According to Standard Chartered, Bank Indonesia (BI) hiked the BI rate by 50bps to 7.00% at its extraordinary Board of Governors meeting on 29 August.
Here's more:
It hiked the overnight deposit facility (FASBI) rate, the lower limit of its interest rate corridor, by 50bps to 5.25%; and the repo rate, the upper limit of the interest rate corridor, by 25bps to 7.00%.
The central bank also shortened the monthly holding period for BI certificates (SBIs) to one month from six months, and entered a bilateral swap agreement with Japan.
Implications – Given these rate hikes, we are reviewing our rate forecasts. We believe further rate hikes are needed to restore market confidence amid Indonesia’s deteriorating economic fundamentals.
Although rate hikes may help to ease inflationary pressures and strengthen the Indonesian rupiah (IDR), we also note the ‘side effects’ of such policy on real GDP growth.
Rate hikes will raise financing costs for firms and may adversely affect liquidity in the banking system. However, they will help to contain inflation and preserve growth momentum in household consumption and investment.

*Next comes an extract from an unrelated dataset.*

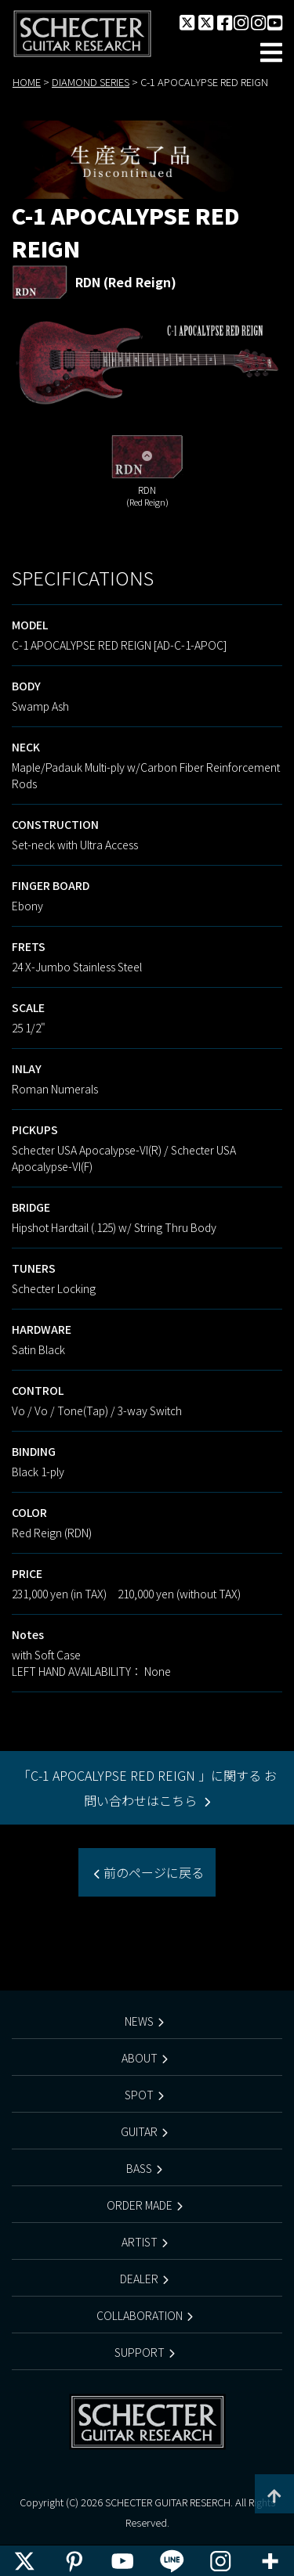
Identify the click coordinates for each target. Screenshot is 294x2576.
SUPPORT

We believe the benefits of the rate hikes will outweigh their negative impact on real GDP growth. We therefore maintain our full-year real GDP growth forecast of 5.8% for 2013.
We see the BI rate hike as a short-term positive for the IDR. However, in our view, it will not be sufficient to stabilise the IDR. We forecast USD-IDR at 12,000 at end-Q3 and recommend that real-money funds maintain maximum FX hedge ratios on the IDR.
We have turned Underweight duration on IDR bonds, from Neutral previously. We expect the curve to shift higher on today’s 50bps rate hike and expectations of further hikes this year, as well as on supply indigestion.